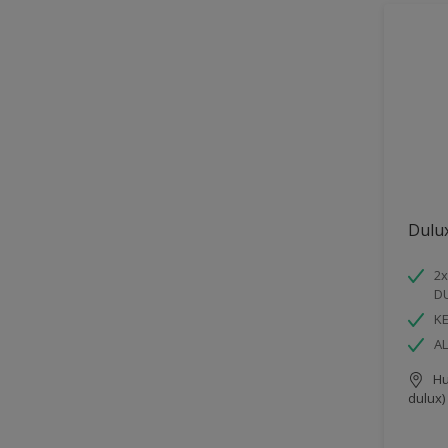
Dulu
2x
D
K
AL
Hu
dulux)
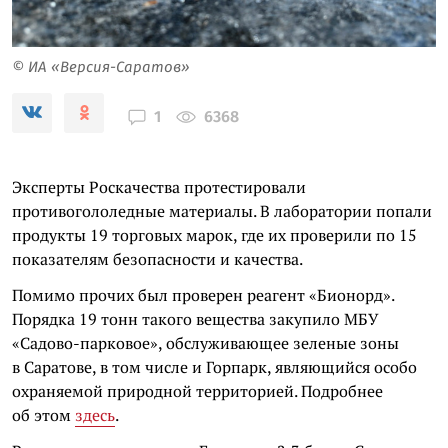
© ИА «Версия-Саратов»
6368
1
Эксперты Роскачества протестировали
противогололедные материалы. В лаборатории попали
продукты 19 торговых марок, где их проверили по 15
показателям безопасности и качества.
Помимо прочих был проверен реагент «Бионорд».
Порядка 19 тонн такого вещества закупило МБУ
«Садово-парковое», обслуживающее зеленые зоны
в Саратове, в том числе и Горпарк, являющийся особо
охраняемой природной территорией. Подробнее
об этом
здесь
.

...

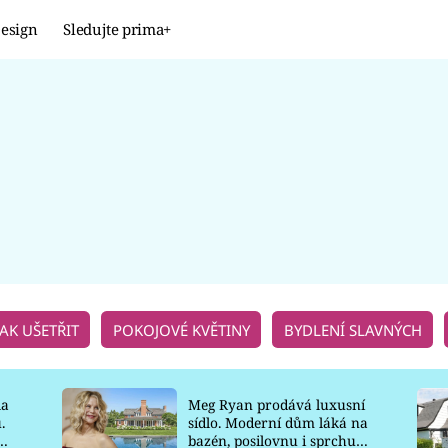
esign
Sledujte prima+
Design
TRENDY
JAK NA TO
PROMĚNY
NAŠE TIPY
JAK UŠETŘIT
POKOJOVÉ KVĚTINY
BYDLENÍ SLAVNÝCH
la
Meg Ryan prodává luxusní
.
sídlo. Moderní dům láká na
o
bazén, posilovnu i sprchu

Work task:
Take the records above and return, word for word, only the lines that fall from the line with "POKOJOVÉ KVĚTINY" to the line with "bazén, posilovnu i sprchu", both of them included.

Exercise result:
POKOJOVÉ KVĚTINY
BYDLENÍ SLAVNÝCH
la
Meg Ryan prodává luxusní
.
sídlo. Moderní dům láká na
o
bazén, posilovnu i sprchu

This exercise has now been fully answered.